Auto-revert is opt-in (Emacs global-auto-revert-mode). Turn it on with:
(set-option "auto-revert" #t)
When a file you're visiting changes on disk and the buffer has no unsaved edits, Macros re-reads it automatically, keeping point where it was. A buffer with unsaved changes is never clobbered — instead you get a one-line warning, and you can reconcile with M-x revert-buffer (:e!) when ready. Macros' own saves don't trigger a spurious revert (the on-disk text already matches the buffer).

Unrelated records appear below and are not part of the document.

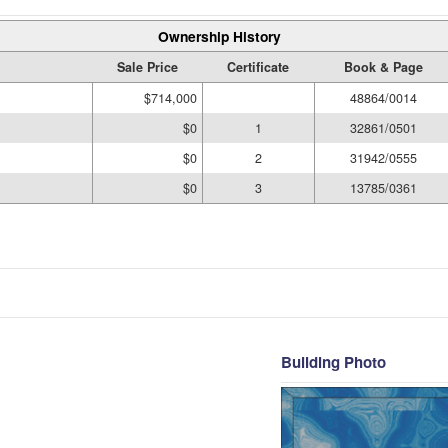
Ownership History
Sale Price
Certificate
Book & Page
$714,000
48864/0014
$0
1
32861/0501
$0
2
31942/0555
$0
3
13785/0361
Building Photo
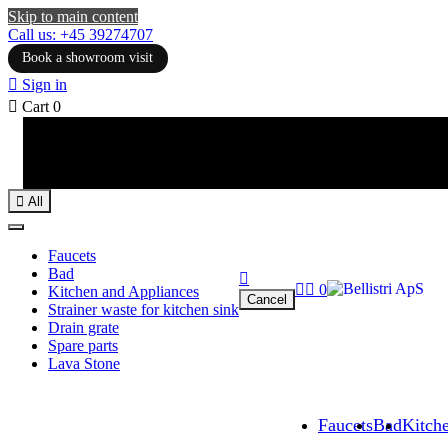
Skip to main content
Call us: +45 39274707
Book a showroom visit

Sign in

Cart
0

All
Faucets
Bad



0
Kitchen and Appliances
Cancel
Strainer waste for kitchen sink
Drain grate
Spare parts
Lava Stone
Faucets
Bad
Kitch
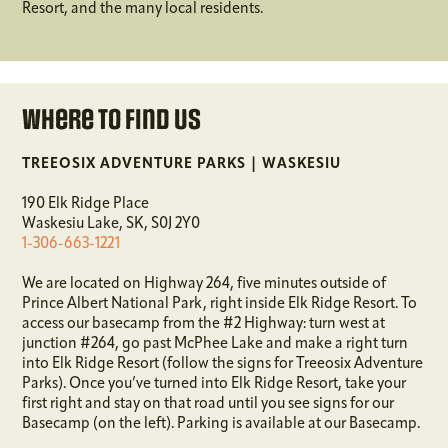
Resort, and the many local residents.
Where To Find Us
TREEOSIX ADVENTURE PARKS | WASKESIU
190 Elk Ridge Place
Waskesiu Lake, SK, S0J 2Y0
1-306-663-1221
We are located on Highway 264, five minutes outside of
Prince Albert National Park, right inside Elk Ridge Resort. To
access our basecamp from the #2 Highway: turn west at
junction #264, go past McPhee Lake and make a right turn
into Elk Ridge Resort (follow the signs for Treeosix Adventure
Parks). Once you’ve turned into Elk Ridge Resort, take your
first right and stay on that road until you see signs for our
Basecamp (on the left). Parking is available at our Basecamp.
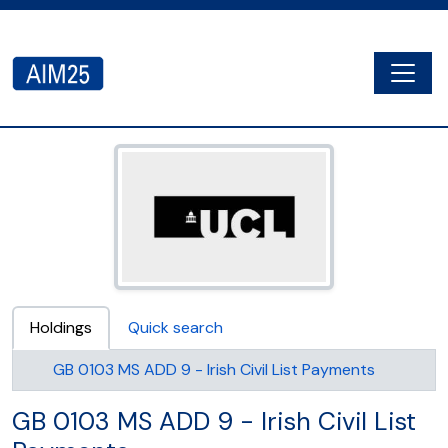
Skip to main content
Togg
AIM25 - AtoM 2.8.2
Holdings
Quick search
GB 0103 MS ADD 9 - Irish Civil List Payments
GB 0103 MS ADD 9 - Irish Civil List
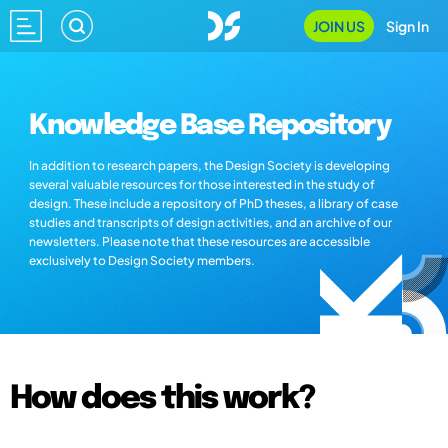
JOIN US
Sign In
Knowledge Base Repository
In addition to research papers, the Design Society is developing
several valuable resources for those interested in the study of
design. These include a repository of PhD theses, a library of case
studies and transcripts of design activities, and an archive of our
newsletters. Please note that these resources are accessible
exclusively to Design Society members.
How does this work?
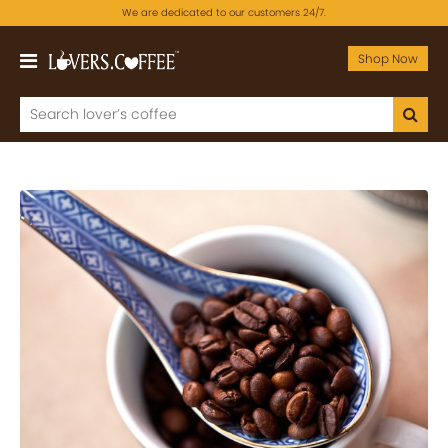
We are dedicated to our customers 24/7.
Shop Now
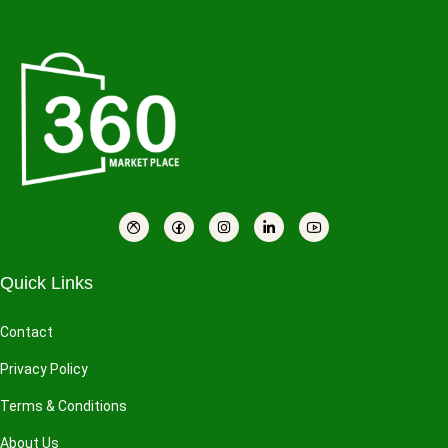
Quick Links
Contact
Privacy Policy
Terms & Conditions
About Us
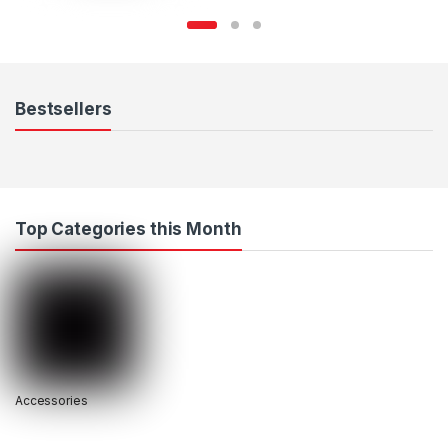
Bestsellers
Top Categories this Month
Accessories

Live sidebar/dired refresh is always on — no option needed. While the file tree or a dired buffer is open, creating, renaming, or deleting files in the directories it shows refreshes the view automatically. The refresh never steals focus: if the sidebar is in another pane while you edit, it updates in place and your cursor stays put.
Session state
Some state persists across restarts automatically, no configuration required:
- Cursor position — when you reopen a file, point jumps back to where you left it (Emacs
save-place-mode). - Recent files — the recent-files ring survives a restart (Emacs
recentf).
Both are stored in your config directory, in ~/.config/macros/saveplace and ~/.config/macros/recentf, and updated as you save.
Turning on modal editing
Macros uses standard Emacs keybindings by default. For Vim-style modal editing, enable evil-mode in your config:
(evil-mode)
;; ...and (evil-disable) turns it back off.
This is vanilla evil-mode — plain Vim keys, no leader. See Modal editing for the full picture.
A starter init.scm
;; ~/.config/macros/init.scm
(load-theme "macros-dark")
(set-option "font-size" 14)
;; A personal binding: jump to definition.
(bind-key "fundamental" "ctrl-c d" 'lsp-find-definition)
;; A command of your own, callable with M-x insert-date.
(define (insert-date)
(insert-string (call-process "date" '("+%Y-%m-%d"))))
Reload by restarting, or evaluate expressions live with M-: (eval-expression). For the full API, see Scripting with Steel.
For a complete, lived-in config — evil-mode, a Spacemacs-style SPC leader, custom commands, and per-mode LSP/Org bindings, annotated piece by piece — see Example config.